Find the string "Movistar" in the records. Copy every line it appears in.
■ ■ ■ ■ ■
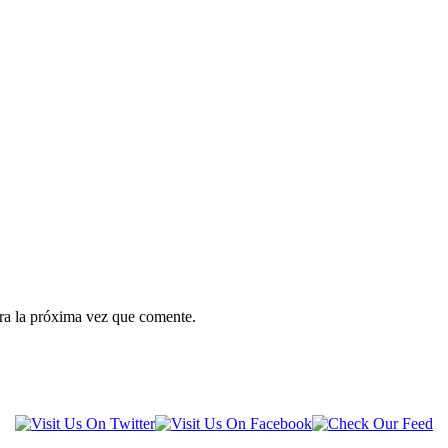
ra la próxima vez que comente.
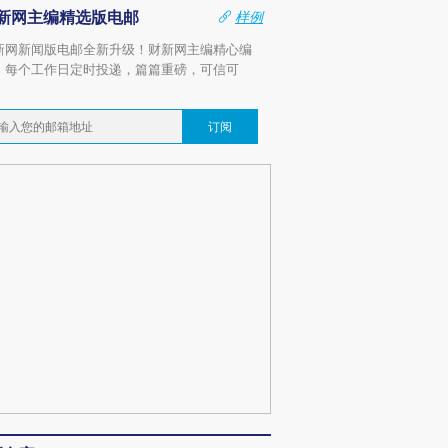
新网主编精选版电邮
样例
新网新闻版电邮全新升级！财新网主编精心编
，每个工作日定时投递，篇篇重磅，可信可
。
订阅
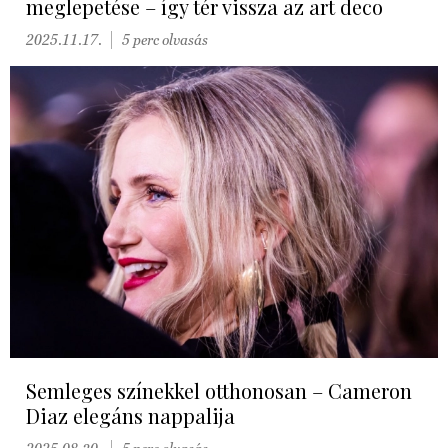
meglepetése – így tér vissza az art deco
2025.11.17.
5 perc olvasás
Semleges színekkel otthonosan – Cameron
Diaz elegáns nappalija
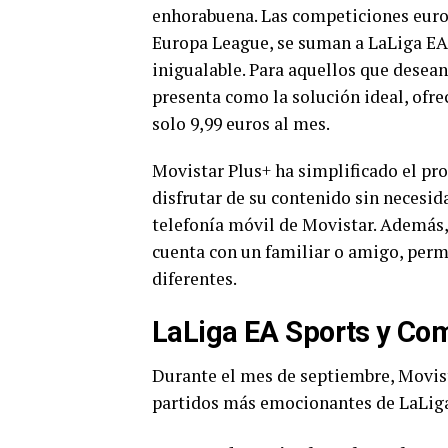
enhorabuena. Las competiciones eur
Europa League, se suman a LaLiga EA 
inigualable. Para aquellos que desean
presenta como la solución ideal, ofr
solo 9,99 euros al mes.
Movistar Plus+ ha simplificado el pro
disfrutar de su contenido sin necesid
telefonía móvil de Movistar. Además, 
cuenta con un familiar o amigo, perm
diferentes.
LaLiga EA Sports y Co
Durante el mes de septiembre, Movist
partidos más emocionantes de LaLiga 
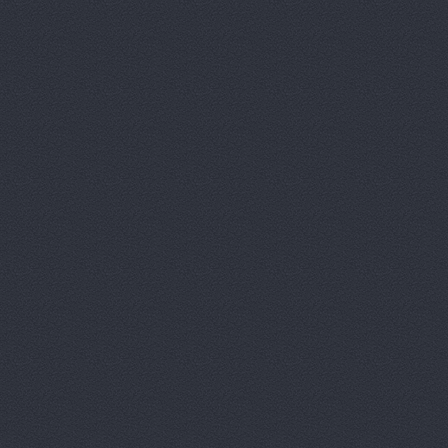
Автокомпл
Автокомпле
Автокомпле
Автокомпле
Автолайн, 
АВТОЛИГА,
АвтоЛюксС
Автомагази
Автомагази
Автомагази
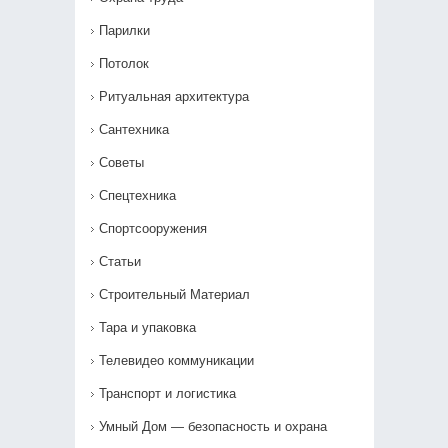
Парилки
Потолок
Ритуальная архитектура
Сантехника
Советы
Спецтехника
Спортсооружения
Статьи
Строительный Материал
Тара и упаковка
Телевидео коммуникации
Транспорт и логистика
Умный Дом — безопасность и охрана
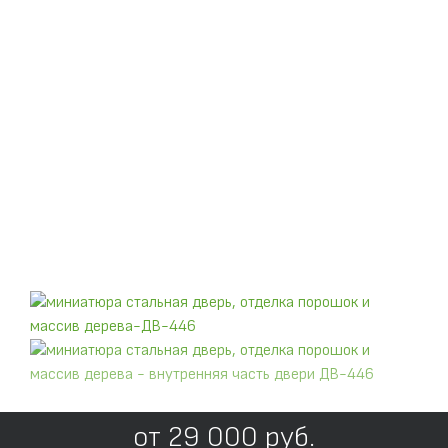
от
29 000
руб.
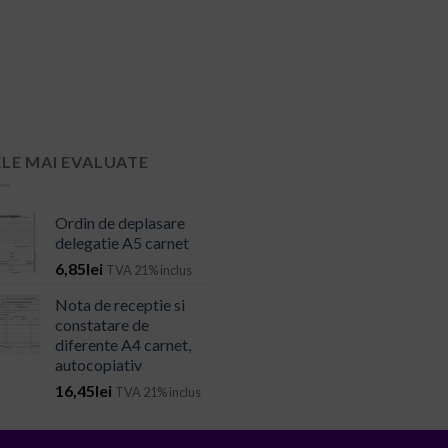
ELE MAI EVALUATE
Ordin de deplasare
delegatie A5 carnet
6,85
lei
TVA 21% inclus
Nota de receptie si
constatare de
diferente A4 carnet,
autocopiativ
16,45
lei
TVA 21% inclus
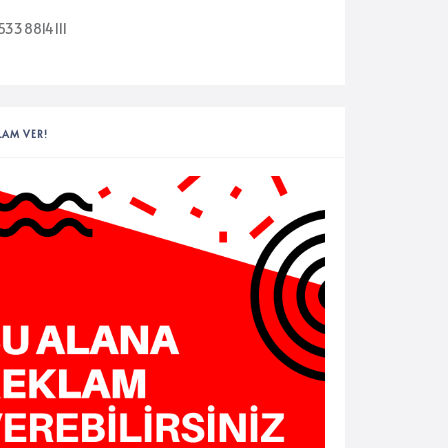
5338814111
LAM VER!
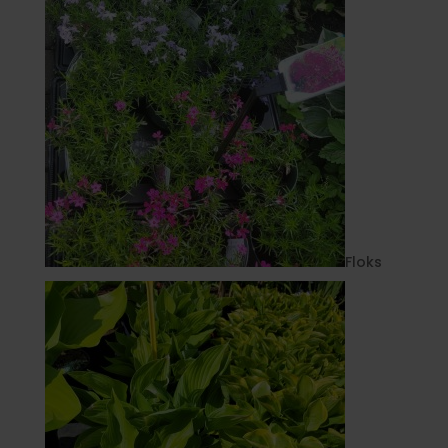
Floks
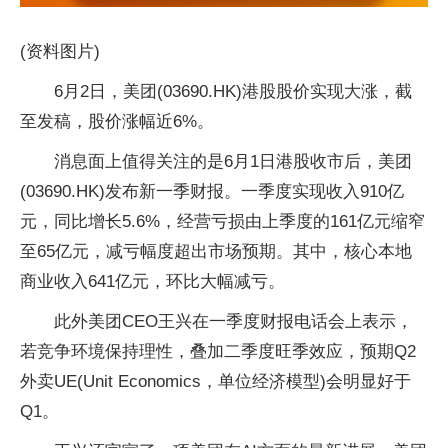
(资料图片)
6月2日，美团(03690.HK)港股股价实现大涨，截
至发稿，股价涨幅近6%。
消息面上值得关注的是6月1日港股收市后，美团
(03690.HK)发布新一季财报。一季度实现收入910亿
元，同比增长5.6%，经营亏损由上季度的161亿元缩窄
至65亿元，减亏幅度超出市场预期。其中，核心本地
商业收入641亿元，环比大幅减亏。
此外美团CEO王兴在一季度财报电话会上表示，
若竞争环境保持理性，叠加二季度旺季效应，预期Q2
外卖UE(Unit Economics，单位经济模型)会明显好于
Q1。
■ ■ ■ ■ ■
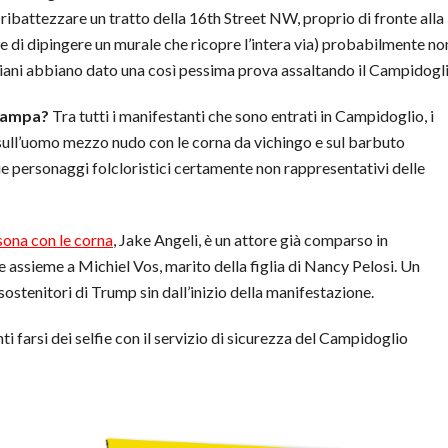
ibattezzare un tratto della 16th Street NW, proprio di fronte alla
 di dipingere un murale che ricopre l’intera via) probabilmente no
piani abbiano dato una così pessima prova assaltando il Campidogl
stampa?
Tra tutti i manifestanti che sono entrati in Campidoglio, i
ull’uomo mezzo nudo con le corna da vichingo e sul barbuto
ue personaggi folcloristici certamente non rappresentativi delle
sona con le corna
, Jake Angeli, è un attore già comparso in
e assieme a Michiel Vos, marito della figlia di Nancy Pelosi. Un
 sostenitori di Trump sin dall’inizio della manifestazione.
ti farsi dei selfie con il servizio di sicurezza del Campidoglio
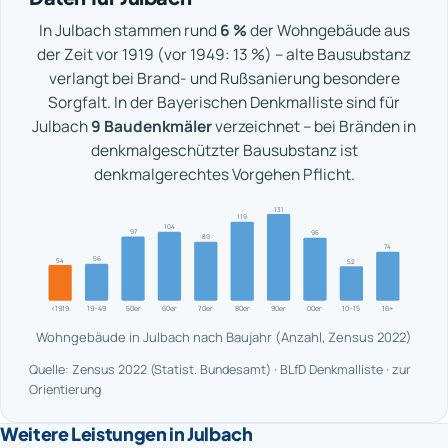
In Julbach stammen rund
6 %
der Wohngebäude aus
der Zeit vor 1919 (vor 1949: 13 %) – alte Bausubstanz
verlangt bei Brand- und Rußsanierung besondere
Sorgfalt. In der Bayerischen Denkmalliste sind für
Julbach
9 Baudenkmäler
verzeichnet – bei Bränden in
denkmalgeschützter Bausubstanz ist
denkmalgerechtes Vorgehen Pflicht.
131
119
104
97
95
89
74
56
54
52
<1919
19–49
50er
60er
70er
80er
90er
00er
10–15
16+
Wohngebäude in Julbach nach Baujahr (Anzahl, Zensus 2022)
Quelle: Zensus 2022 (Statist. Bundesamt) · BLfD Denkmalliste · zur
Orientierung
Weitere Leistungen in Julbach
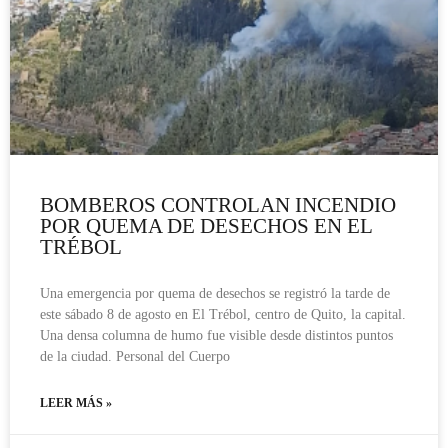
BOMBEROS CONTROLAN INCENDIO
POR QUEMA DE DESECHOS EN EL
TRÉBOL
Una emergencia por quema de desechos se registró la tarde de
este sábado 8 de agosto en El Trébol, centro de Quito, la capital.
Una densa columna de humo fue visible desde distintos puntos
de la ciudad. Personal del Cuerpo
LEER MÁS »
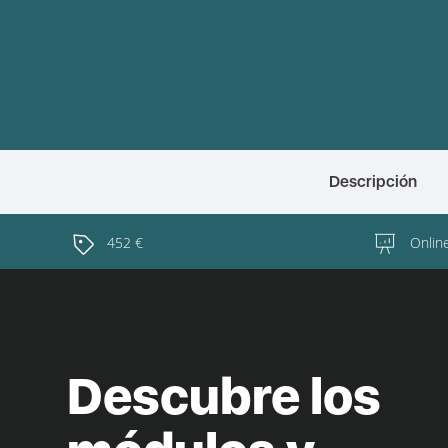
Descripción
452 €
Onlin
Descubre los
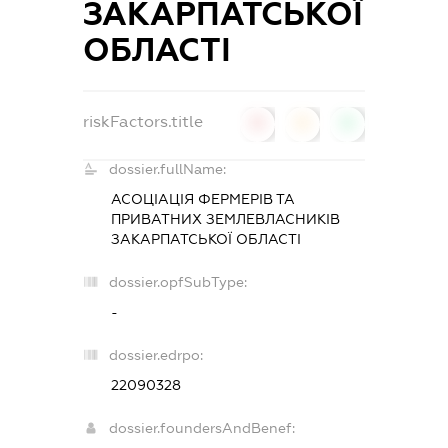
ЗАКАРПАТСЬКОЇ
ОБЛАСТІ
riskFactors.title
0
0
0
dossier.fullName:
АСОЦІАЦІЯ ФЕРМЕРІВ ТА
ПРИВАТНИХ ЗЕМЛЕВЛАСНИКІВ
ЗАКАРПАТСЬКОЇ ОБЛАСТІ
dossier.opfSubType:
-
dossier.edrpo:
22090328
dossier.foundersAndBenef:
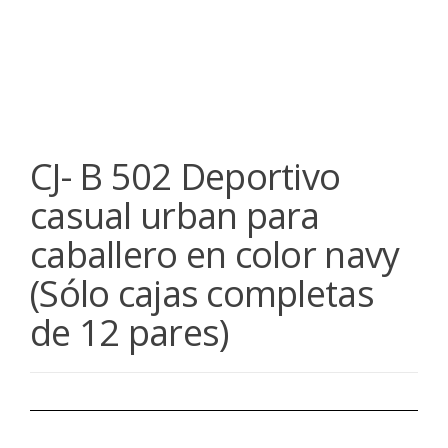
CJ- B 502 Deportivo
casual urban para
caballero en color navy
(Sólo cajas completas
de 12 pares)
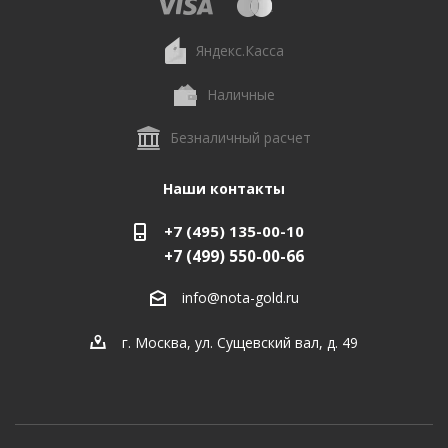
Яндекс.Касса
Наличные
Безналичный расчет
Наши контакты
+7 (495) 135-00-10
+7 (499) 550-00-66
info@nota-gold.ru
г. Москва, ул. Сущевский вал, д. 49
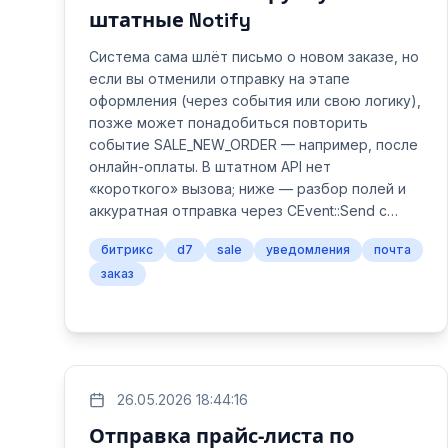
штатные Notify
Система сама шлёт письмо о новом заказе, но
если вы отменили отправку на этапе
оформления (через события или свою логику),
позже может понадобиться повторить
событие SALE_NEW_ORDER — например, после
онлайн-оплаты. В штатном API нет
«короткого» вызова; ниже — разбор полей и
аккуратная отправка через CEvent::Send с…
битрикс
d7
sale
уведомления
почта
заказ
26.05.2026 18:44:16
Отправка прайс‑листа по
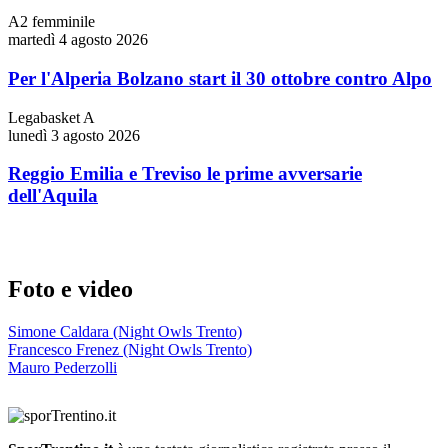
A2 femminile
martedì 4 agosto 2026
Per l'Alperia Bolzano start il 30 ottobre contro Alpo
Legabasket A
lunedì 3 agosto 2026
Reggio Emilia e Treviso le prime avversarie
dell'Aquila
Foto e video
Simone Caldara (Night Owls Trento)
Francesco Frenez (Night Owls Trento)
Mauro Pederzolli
■ ■ ■ ■ ■
> **RESULT BELOW**:
Movistar Plus+ ha simplificado el pro
telefonía móvil de Movistar. Además, 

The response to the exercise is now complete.